**Problem requirements**.
In the entries below, which lines run from the one with "PME Modelling" through the one with "Streaming Platforms"? Repeat exactly those, both included, and no pictures.

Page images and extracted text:

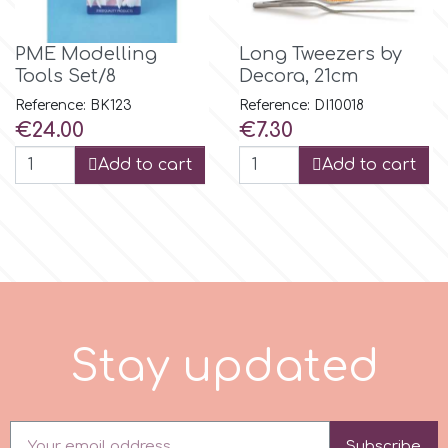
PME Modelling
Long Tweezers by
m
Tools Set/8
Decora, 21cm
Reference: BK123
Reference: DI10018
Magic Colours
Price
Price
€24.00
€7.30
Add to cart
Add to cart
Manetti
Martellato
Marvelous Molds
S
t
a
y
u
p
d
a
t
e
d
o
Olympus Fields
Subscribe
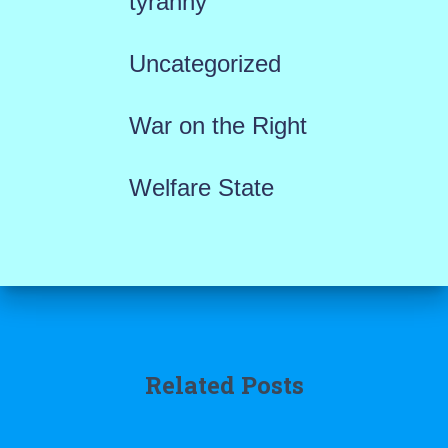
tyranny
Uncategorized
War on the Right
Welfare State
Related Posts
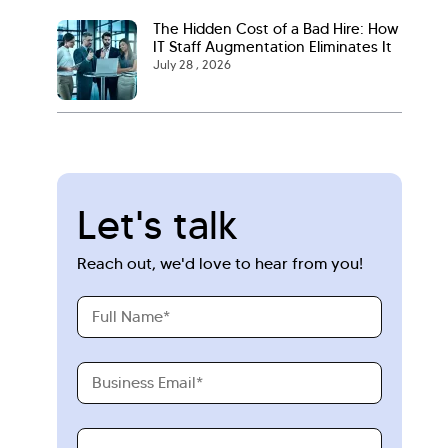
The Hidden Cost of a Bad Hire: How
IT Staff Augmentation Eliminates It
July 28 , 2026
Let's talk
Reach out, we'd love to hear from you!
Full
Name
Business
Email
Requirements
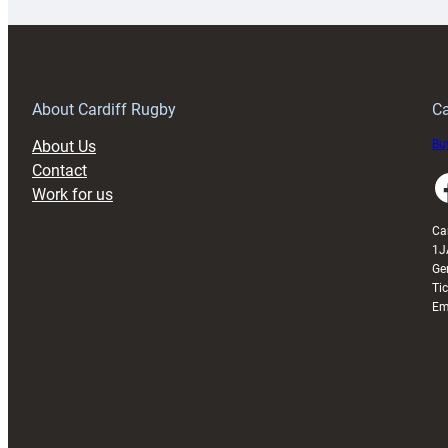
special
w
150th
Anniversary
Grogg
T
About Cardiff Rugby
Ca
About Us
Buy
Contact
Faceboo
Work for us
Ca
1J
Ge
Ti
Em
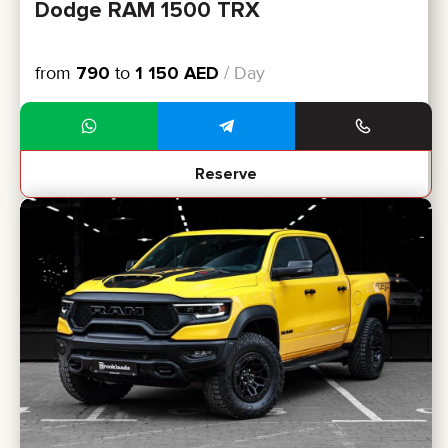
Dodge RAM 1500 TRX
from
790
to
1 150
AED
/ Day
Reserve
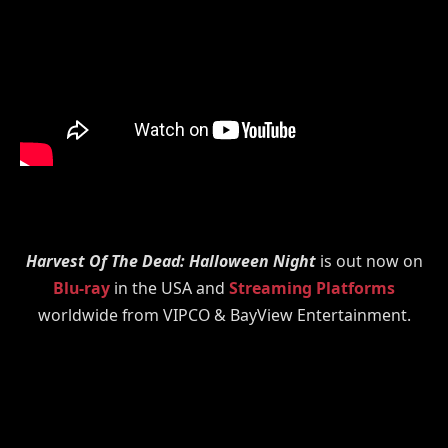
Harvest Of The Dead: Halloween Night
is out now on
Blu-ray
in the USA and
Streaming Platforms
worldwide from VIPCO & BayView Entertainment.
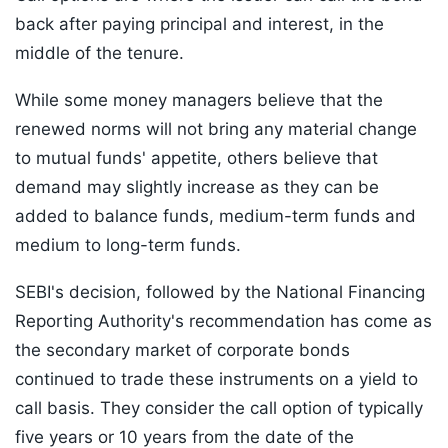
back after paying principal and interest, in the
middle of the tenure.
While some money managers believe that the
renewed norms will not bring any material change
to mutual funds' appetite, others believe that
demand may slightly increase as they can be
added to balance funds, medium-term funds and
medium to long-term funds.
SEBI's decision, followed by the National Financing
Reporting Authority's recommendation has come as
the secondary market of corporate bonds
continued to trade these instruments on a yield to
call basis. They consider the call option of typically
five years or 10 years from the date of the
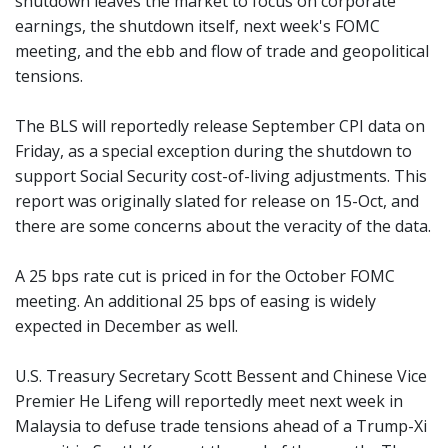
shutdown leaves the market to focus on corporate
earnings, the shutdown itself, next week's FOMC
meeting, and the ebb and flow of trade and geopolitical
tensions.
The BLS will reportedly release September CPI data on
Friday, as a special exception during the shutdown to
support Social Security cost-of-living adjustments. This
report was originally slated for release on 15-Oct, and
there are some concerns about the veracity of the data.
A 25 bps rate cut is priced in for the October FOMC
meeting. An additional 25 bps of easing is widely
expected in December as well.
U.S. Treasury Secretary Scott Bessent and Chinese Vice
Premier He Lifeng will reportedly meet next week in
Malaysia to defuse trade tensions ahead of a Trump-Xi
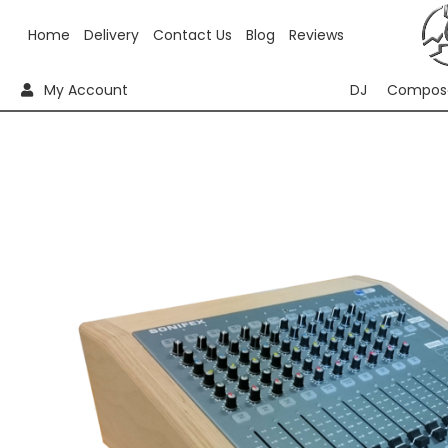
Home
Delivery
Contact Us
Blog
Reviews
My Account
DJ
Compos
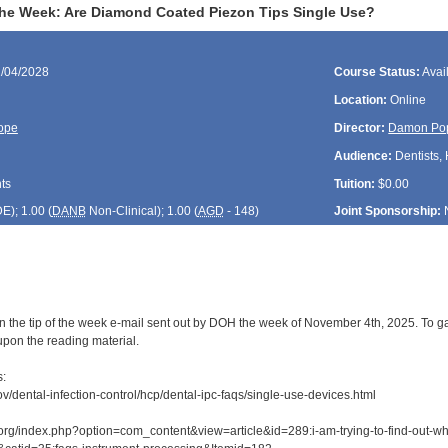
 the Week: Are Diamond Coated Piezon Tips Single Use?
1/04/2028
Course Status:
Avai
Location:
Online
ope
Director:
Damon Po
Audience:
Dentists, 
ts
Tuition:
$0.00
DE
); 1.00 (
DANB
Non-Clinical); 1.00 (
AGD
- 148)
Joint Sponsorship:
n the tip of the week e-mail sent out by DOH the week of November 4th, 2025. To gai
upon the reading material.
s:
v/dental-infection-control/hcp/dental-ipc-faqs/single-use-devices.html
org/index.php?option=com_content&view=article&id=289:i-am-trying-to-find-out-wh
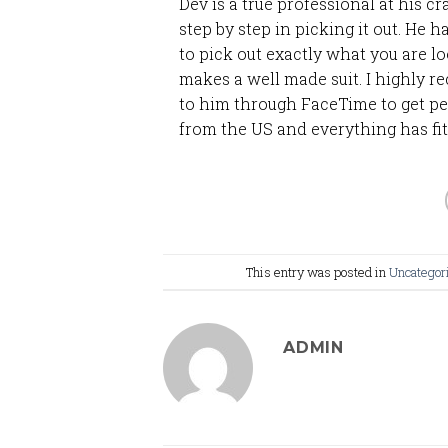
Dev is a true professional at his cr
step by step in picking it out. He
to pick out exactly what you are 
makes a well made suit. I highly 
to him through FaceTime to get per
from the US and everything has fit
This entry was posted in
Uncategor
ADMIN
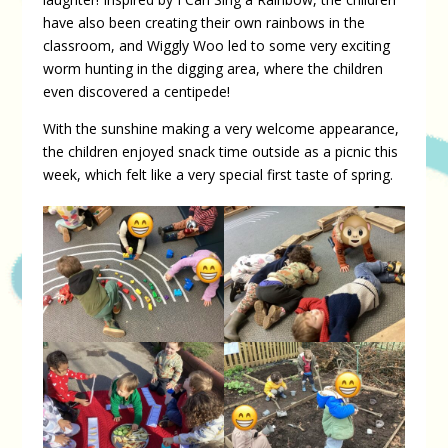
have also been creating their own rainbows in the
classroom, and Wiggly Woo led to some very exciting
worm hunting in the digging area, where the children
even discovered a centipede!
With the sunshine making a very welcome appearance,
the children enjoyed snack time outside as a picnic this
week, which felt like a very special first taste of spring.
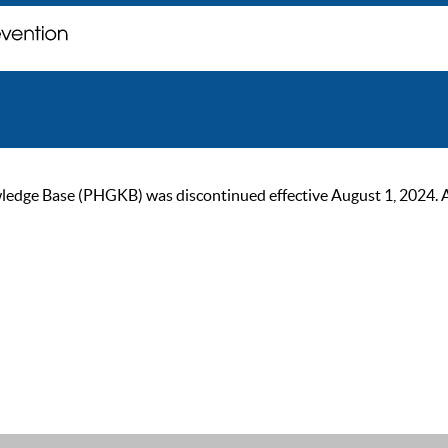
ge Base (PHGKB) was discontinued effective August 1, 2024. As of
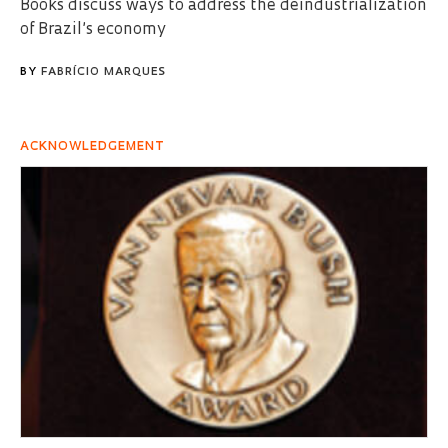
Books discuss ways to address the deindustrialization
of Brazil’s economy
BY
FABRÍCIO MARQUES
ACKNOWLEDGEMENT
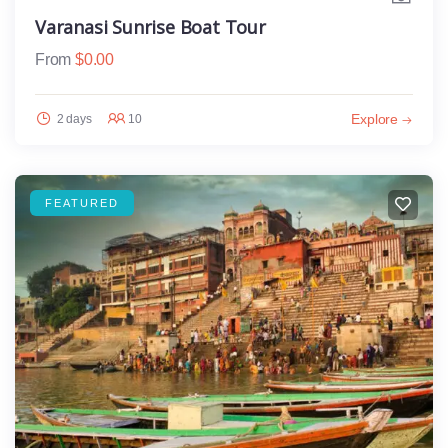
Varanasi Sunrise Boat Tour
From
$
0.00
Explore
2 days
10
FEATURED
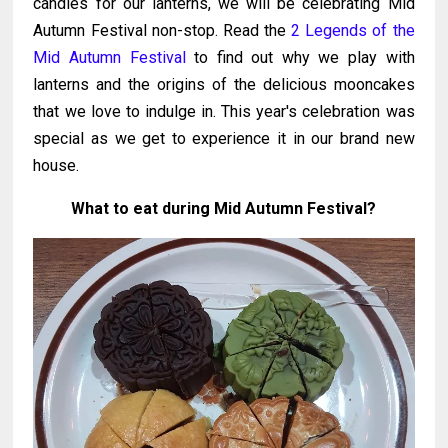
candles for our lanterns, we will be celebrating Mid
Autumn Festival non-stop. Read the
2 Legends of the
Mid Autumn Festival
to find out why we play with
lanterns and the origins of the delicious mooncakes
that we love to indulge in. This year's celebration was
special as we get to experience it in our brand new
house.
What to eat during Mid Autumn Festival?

---

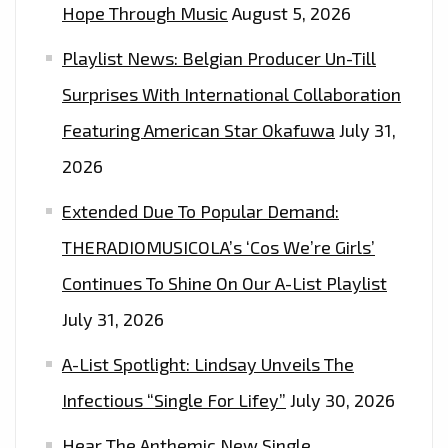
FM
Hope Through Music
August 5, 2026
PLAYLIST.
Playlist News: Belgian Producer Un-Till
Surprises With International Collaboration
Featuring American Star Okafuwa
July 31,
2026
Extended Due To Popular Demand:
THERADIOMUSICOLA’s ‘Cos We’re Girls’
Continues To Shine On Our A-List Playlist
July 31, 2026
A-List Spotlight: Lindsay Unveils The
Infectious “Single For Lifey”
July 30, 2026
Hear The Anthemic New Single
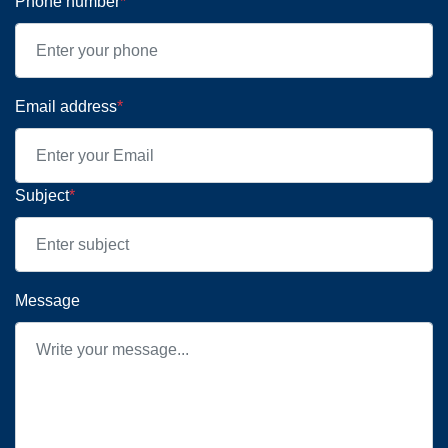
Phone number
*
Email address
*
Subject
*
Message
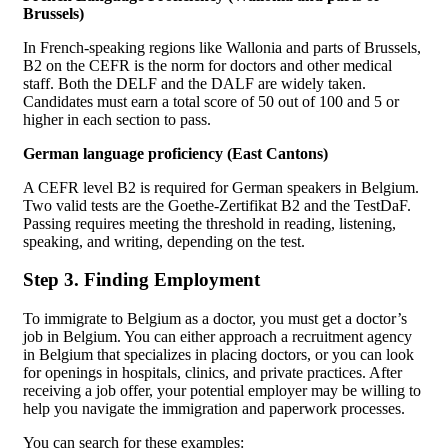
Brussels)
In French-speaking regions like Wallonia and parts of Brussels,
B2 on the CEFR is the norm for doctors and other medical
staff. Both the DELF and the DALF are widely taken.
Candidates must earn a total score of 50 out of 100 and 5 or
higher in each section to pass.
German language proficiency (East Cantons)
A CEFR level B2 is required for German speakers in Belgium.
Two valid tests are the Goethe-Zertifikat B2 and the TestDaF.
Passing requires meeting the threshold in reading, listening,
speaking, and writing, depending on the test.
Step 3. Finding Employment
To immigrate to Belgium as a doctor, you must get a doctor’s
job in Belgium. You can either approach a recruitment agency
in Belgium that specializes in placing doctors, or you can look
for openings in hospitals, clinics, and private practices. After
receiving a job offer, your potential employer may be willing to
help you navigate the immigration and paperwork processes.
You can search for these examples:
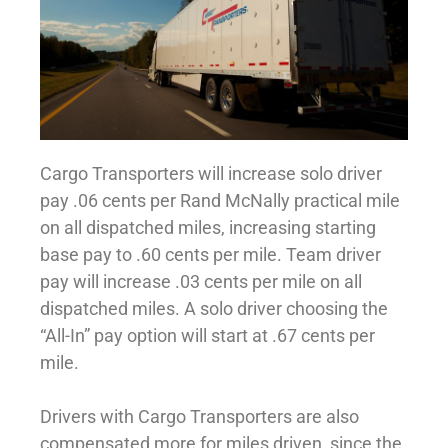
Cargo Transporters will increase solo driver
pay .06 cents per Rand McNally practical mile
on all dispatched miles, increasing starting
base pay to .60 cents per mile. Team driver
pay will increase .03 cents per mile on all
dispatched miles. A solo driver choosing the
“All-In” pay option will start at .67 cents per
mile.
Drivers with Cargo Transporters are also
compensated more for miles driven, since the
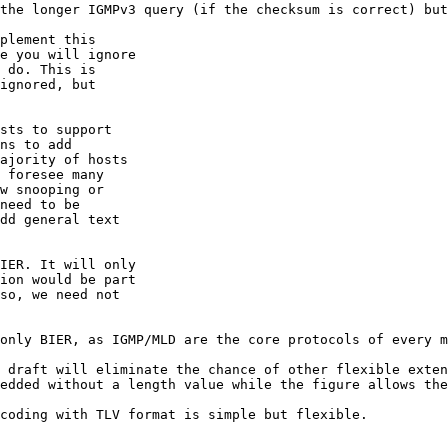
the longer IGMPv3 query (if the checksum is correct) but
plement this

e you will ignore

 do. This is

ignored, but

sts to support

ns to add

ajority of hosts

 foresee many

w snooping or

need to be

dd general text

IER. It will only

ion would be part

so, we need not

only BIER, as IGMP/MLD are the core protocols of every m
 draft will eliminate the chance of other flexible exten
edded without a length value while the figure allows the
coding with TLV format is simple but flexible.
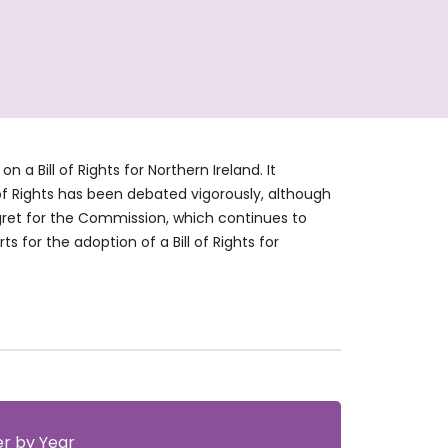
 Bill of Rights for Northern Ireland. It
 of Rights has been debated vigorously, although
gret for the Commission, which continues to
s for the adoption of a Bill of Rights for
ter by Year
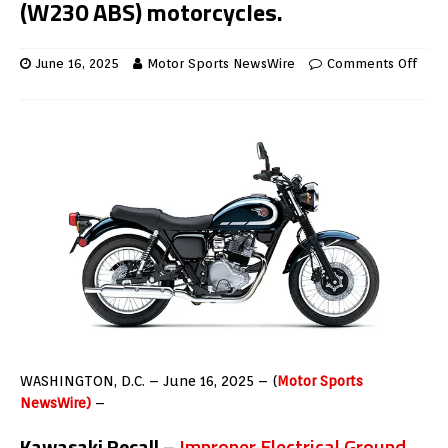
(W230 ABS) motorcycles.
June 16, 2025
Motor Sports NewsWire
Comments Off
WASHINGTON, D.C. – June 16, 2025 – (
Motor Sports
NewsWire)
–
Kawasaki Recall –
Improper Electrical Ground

==

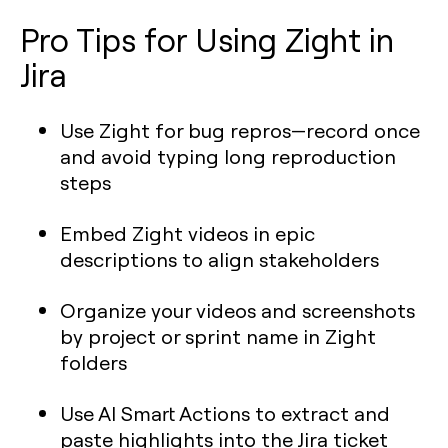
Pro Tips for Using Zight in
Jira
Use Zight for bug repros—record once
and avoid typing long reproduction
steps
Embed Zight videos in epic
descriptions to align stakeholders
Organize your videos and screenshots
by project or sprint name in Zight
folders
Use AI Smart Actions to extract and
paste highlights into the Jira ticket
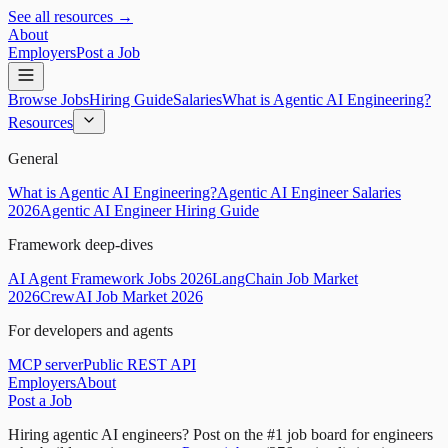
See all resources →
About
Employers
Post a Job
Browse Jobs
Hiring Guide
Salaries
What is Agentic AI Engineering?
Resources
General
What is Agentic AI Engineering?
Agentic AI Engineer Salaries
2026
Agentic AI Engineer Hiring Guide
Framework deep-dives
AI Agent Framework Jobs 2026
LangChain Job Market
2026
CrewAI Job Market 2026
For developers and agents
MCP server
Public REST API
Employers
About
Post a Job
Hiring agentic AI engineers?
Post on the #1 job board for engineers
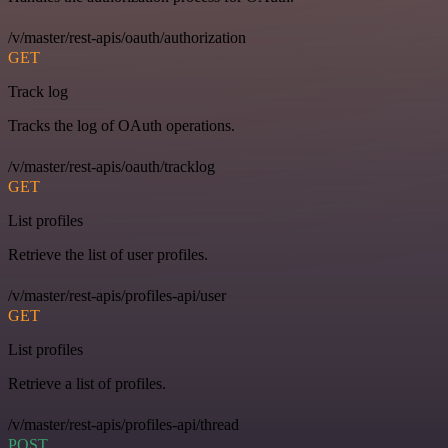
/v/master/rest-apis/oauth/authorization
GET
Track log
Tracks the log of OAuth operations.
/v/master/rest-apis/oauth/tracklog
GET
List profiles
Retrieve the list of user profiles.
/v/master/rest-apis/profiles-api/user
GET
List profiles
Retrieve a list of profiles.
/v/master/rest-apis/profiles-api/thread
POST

**Final answer**.
PME Modelling
Long Tweezers by
m
Tools Set/8
Decora, 21cm
Reference: BK123
Reference: DI10018
Magic Colours
Price
Price
€24.00
€7.30
Add to cart
Add to cart
Manetti
Martellato
Marvelous Molds
S
t
a
y
u
p
d
a
t
e
d
o
Olympus Fields
Subscribe
tyranny
Uncategorized
War on the Right
Welfare State
Related Posts
The Hidden Cost of a Bad Hire: How
IT Staff Augmentation Eliminates It
July 28 , 2026
Let's talk
Reach out, we'd love to hear from you!
Full
Name
Business
Email
Requirements
special
w
150th
Anniversary
Grogg
T
About Cardiff Rugby
Ca
About Us
Buy
Contact
Faceboo
Work for us
Ca
1J
Ge
Ti
Em
Dodge RAM 1500 TRX
from
790
to
1 150
AED
/ Day
Reserve
Harvest Of The Dead: Halloween Night
is out now on
Blu-ray
in the USA and
Streaming Platforms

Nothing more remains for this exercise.